╭─ Data supplied
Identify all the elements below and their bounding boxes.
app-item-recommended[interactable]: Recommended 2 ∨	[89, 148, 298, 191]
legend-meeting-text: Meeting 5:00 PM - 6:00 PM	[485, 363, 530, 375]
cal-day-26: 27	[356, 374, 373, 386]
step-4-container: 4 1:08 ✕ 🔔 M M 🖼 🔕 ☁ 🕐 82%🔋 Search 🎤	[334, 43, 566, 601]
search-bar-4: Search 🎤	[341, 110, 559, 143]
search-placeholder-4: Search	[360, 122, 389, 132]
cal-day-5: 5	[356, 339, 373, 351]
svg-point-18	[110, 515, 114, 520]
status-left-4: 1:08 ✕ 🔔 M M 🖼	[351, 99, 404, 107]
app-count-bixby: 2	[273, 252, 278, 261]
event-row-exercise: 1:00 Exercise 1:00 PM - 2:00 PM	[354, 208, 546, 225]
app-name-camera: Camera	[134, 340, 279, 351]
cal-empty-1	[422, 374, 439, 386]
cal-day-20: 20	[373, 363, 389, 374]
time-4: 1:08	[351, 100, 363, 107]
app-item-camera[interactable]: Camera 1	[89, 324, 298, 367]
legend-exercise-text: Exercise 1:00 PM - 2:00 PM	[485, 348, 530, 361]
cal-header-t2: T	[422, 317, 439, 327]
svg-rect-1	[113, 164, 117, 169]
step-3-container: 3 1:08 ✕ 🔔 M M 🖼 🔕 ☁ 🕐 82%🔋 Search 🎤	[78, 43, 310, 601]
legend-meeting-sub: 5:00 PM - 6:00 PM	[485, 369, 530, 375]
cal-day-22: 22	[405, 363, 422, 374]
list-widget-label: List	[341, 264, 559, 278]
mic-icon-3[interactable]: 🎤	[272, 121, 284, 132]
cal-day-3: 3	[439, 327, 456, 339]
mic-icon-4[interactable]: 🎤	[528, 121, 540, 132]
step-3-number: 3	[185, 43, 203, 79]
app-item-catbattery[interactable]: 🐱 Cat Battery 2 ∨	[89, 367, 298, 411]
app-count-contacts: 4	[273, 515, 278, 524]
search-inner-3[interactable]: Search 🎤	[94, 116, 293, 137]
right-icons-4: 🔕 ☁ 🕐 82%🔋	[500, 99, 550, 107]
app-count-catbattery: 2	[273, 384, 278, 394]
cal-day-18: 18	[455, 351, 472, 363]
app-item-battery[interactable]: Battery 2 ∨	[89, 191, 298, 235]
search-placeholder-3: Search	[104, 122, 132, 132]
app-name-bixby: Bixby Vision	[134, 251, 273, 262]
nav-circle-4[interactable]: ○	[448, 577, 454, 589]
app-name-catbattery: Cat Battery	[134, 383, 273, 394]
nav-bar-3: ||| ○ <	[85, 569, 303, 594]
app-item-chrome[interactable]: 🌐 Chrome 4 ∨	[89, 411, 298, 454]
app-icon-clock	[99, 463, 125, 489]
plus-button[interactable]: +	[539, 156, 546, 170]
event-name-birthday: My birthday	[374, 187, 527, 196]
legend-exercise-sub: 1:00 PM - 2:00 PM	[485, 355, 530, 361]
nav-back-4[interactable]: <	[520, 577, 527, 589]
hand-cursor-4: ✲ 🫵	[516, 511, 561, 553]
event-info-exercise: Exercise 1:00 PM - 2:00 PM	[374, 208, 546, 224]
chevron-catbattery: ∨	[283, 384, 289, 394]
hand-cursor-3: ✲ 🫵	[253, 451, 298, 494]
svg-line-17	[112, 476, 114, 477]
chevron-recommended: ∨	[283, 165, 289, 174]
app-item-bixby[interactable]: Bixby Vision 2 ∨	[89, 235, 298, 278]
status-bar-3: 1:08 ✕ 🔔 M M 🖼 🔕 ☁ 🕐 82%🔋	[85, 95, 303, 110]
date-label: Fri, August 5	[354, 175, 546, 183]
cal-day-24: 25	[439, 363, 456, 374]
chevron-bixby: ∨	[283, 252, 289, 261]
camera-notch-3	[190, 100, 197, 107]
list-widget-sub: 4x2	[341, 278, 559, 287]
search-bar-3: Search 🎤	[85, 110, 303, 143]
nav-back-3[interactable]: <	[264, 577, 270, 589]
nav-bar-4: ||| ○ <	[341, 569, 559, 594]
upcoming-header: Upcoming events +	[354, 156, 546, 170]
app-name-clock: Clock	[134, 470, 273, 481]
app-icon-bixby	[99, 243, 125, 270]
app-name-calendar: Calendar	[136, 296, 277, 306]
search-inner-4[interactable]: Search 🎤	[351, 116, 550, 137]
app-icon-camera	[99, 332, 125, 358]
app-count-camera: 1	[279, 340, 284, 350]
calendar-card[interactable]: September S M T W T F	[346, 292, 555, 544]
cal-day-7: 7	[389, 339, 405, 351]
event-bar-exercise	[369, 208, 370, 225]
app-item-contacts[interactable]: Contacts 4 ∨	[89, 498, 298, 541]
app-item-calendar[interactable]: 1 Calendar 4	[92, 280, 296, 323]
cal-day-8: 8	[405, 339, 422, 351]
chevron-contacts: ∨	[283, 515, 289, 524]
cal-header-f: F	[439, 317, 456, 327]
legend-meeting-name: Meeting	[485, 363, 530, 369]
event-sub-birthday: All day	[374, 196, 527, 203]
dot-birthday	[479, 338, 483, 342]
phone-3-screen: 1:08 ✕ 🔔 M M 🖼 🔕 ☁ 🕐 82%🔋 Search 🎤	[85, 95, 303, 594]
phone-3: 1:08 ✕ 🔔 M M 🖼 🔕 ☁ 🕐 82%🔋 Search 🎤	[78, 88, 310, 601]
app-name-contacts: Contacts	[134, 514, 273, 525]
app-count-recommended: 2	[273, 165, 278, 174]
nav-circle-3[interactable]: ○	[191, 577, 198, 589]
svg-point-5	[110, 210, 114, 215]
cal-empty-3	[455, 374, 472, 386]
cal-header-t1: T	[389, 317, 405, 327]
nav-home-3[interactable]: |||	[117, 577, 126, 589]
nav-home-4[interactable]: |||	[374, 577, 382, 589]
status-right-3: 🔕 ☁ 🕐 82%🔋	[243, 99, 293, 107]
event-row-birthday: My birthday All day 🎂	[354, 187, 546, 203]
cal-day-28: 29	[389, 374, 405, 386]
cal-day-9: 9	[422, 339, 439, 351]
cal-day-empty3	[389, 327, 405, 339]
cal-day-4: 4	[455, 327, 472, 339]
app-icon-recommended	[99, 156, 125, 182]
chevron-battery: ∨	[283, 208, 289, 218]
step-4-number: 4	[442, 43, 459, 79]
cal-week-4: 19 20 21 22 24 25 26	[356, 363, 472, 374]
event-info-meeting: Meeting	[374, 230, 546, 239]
╰─
● Problem to work on: What is needed is a word-for-word copy of all the material.

● Problem solution:
Identify all the elements below and their bounding boxes.
app-item-recommended[interactable]: Recommended 2 ∨	[89, 148, 298, 191]
legend-meeting-text: Meeting 5:00 PM - 6:00 PM	[485, 363, 530, 375]
cal-day-26: 27	[356, 374, 373, 386]
step-4-container: 4 1:08 ✕ 🔔 M M 🖼 🔕 ☁ 🕐 82%🔋 Search 🎤	[334, 43, 566, 601]
search-bar-4: Search 🎤	[341, 110, 559, 143]
search-placeholder-4: Search	[360, 122, 389, 132]
cal-day-5: 5	[356, 339, 373, 351]
svg-point-18	[110, 515, 114, 520]
status-left-4: 1:08 ✕ 🔔 M M 🖼	[351, 99, 404, 107]
app-count-bixby: 2	[273, 252, 278, 261]
event-row-exercise: 1:00 Exercise 1:00 PM - 2:00 PM	[354, 208, 546, 225]
app-name-camera: Camera	[134, 340, 279, 351]
cal-empty-1	[422, 374, 439, 386]
cal-day-20: 20	[373, 363, 389, 374]
time-4: 1:08	[351, 100, 363, 107]
app-item-camera[interactable]: Camera 1	[89, 324, 298, 367]
legend-exercise-text: Exercise 1:00 PM - 2:00 PM	[485, 348, 530, 361]
cal-header-t2: T	[422, 317, 439, 327]
svg-rect-1	[113, 164, 117, 169]
step-3-container: 3 1:08 ✕ 🔔 M M 🖼 🔕 ☁ 🕐 82%🔋 Search 🎤	[78, 43, 310, 601]
legend-meeting-sub: 5:00 PM - 6:00 PM	[485, 369, 530, 375]
cal-day-22: 22	[405, 363, 422, 374]
list-widget-label: List	[341, 264, 559, 278]
mic-icon-3[interactable]: 🎤	[272, 121, 284, 132]
cal-day-3: 3	[439, 327, 456, 339]
mic-icon-4[interactable]: 🎤	[528, 121, 540, 132]
step-3-number: 3	[185, 43, 203, 79]
app-item-catbattery[interactable]: 🐱 Cat Battery 2 ∨	[89, 367, 298, 411]
app-count-contacts: 4	[273, 515, 278, 524]
search-inner-3[interactable]: Search 🎤	[94, 116, 293, 137]
right-icons-4: 🔕 ☁ 🕐 82%🔋	[500, 99, 550, 107]
app-count-catbattery: 2	[273, 384, 278, 394]
cal-day-18: 18	[455, 351, 472, 363]
app-item-battery[interactable]: Battery 2 ∨	[89, 191, 298, 235]
search-placeholder-3: Search	[104, 122, 132, 132]
app-name-bixby: Bixby Vision	[134, 251, 273, 262]
nav-circle-4[interactable]: ○	[448, 577, 454, 589]
app-name-catbattery: Cat Battery	[134, 383, 273, 394]
nav-bar-3: ||| ○ <	[85, 569, 303, 594]
app-item-chrome[interactable]: 🌐 Chrome 4 ∨	[89, 411, 298, 454]
app-icon-clock	[99, 463, 125, 489]
plus-button[interactable]: +	[539, 156, 546, 170]
event-name-birthday: My birthday	[374, 187, 527, 196]
legend-exercise-sub: 1:00 PM - 2:00 PM	[485, 355, 530, 361]
nav-back-4[interactable]: <	[520, 577, 527, 589]
hand-cursor-4: ✲ 🫵	[516, 511, 561, 553]
event-info-exercise: Exercise 1:00 PM - 2:00 PM	[374, 208, 546, 224]
chevron-catbattery: ∨	[283, 384, 289, 394]
hand-cursor-3: ✲ 🫵	[253, 451, 298, 494]
svg-line-17	[112, 476, 114, 477]
chevron-recommended: ∨	[283, 165, 289, 174]
app-item-bixby[interactable]: Bixby Vision 2 ∨	[89, 235, 298, 278]
status-bar-3: 1:08 ✕ 🔔 M M 🖼 🔕 ☁ 🕐 82%🔋	[85, 95, 303, 110]
date-label: Fri, August 5	[354, 175, 546, 183]
cal-day-24: 25	[439, 363, 456, 374]
chevron-bixby: ∨	[283, 252, 289, 261]
camera-notch-3	[190, 100, 197, 107]
list-widget-sub: 4x2	[341, 278, 559, 287]
search-bar-3: Search 🎤	[85, 110, 303, 143]
nav-back-3[interactable]: <	[264, 577, 270, 589]
nav-bar-4: ||| ○ <	[341, 569, 559, 594]
upcoming-header: Upcoming events +	[354, 156, 546, 170]
app-name-clock: Clock	[134, 470, 273, 481]
app-icon-bixby	[99, 243, 125, 270]
app-name-calendar: Calendar	[136, 296, 277, 306]
search-inner-4[interactable]: Search 🎤	[351, 116, 550, 137]
app-icon-camera	[99, 332, 125, 358]
app-count-camera: 1	[279, 340, 284, 350]
calendar-card[interactable]: September S M T W T F	[346, 292, 555, 544]
cal-day-7: 7	[389, 339, 405, 351]
event-bar-exercise	[369, 208, 370, 225]
app-item-contacts[interactable]: Contacts 4 ∨	[89, 498, 298, 541]
app-item-calendar[interactable]: 1 Calendar 4	[92, 280, 296, 323]
cal-day-8: 8	[405, 339, 422, 351]
chevron-contacts: ∨	[283, 515, 289, 524]
cal-header-f: F	[439, 317, 456, 327]
legend-meeting-name: Meeting	[485, 363, 530, 369]
event-sub-birthday: All day	[374, 196, 527, 203]
dot-birthday	[479, 338, 483, 342]
phone-3-screen: 1:08 ✕ 🔔 M M 🖼 🔕 ☁ 🕐 82%🔋 Search 🎤	[85, 95, 303, 594]
phone-3: 1:08 ✕ 🔔 M M 🖼 🔕 ☁ 🕐 82%🔋 Search 🎤	[78, 88, 310, 601]
app-name-contacts: Contacts	[134, 514, 273, 525]
app-count-recommended: 2	[273, 165, 278, 174]
nav-circle-3[interactable]: ○	[191, 577, 198, 589]
svg-point-5	[110, 210, 114, 215]
cal-empty-3	[455, 374, 472, 386]
cal-header-t1: T	[389, 317, 405, 327]
nav-home-3[interactable]: |||	[117, 577, 126, 589]
nav-home-4[interactable]: |||	[374, 577, 382, 589]
status-right-3: 🔕 ☁ 🕐 82%🔋	[243, 99, 293, 107]
event-row-birthday: My birthday All day 🎂	[354, 187, 546, 203]
cal-day-28: 29	[389, 374, 405, 386]
cal-day-9: 9	[422, 339, 439, 351]
cal-day-empty3	[389, 327, 405, 339]
cal-day-4: 4	[455, 327, 472, 339]
app-icon-recommended	[99, 156, 125, 182]
chevron-battery: ∨	[283, 208, 289, 218]
step-4-number: 4	[442, 43, 459, 79]
cal-week-4: 19 20 21 22 24 25 26	[356, 363, 472, 374]
event-info-meeting: Meeting	[374, 230, 546, 239]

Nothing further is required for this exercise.